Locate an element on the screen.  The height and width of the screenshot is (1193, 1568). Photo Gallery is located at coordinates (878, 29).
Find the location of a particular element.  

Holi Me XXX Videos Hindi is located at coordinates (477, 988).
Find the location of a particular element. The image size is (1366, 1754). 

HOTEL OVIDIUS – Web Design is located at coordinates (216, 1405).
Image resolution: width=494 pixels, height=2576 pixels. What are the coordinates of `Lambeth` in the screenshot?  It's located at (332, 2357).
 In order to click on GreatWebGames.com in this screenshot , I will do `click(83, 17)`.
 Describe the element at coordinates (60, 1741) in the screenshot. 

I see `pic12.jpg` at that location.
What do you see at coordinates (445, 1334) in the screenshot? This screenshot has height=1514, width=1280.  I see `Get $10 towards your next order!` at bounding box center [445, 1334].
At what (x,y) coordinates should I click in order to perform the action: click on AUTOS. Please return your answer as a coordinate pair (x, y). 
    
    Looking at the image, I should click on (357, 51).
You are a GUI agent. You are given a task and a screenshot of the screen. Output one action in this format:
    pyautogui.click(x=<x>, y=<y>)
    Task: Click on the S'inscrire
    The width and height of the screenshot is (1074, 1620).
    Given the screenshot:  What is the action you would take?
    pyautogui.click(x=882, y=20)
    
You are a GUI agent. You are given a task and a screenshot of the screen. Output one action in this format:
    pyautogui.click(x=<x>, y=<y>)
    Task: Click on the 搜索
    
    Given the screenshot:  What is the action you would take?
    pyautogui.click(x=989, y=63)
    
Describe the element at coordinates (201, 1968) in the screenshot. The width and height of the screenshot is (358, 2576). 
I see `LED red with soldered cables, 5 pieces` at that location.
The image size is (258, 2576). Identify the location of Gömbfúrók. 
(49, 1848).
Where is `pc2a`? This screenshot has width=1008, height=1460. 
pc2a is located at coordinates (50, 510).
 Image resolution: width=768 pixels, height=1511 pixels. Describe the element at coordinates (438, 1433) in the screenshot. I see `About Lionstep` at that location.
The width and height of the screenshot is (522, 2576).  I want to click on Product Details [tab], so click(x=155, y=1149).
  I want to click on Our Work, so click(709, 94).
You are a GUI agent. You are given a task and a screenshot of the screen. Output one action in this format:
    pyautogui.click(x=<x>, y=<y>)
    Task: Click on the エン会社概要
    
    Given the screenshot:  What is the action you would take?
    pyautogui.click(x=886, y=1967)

_PROBLEM_
Leaving nothing out, print each line above exactly.

_OUTPUT BELOW_
Locate an element on the screen.  The height and width of the screenshot is (1193, 1568). Photo Gallery is located at coordinates (878, 29).
Find the location of a particular element.  

Holi Me XXX Videos Hindi is located at coordinates (477, 988).
Find the location of a particular element. The image size is (1366, 1754). 

HOTEL OVIDIUS – Web Design is located at coordinates (216, 1405).
Image resolution: width=494 pixels, height=2576 pixels. What are the coordinates of `Lambeth` in the screenshot?  It's located at (332, 2357).
 In order to click on GreatWebGames.com in this screenshot , I will do `click(83, 17)`.
 Describe the element at coordinates (60, 1741) in the screenshot. 

I see `pic12.jpg` at that location.
What do you see at coordinates (445, 1334) in the screenshot? This screenshot has height=1514, width=1280.  I see `Get $10 towards your next order!` at bounding box center [445, 1334].
At what (x,y) coordinates should I click in order to perform the action: click on AUTOS. Please return your answer as a coordinate pair (x, y). 
    
    Looking at the image, I should click on (357, 51).
You are a GUI agent. You are given a task and a screenshot of the screen. Output one action in this format:
    pyautogui.click(x=<x>, y=<y>)
    Task: Click on the S'inscrire
    The width and height of the screenshot is (1074, 1620).
    Given the screenshot:  What is the action you would take?
    pyautogui.click(x=882, y=20)
    
You are a GUI agent. You are given a task and a screenshot of the screen. Output one action in this format:
    pyautogui.click(x=<x>, y=<y>)
    Task: Click on the 搜索
    
    Given the screenshot:  What is the action you would take?
    pyautogui.click(x=989, y=63)
    
Describe the element at coordinates (201, 1968) in the screenshot. The width and height of the screenshot is (358, 2576). 
I see `LED red with soldered cables, 5 pieces` at that location.
The image size is (258, 2576). Identify the location of Gömbfúrók. 
(49, 1848).
Where is `pc2a`? This screenshot has width=1008, height=1460. 
pc2a is located at coordinates (50, 510).
 Image resolution: width=768 pixels, height=1511 pixels. Describe the element at coordinates (438, 1433) in the screenshot. I see `About Lionstep` at that location.
The width and height of the screenshot is (522, 2576).  I want to click on Product Details [tab], so click(x=155, y=1149).
  I want to click on Our Work, so click(709, 94).
You are a GUI agent. You are given a task and a screenshot of the screen. Output one action in this format:
    pyautogui.click(x=<x>, y=<y>)
    Task: Click on the エン会社概要
    
    Given the screenshot:  What is the action you would take?
    pyautogui.click(x=886, y=1967)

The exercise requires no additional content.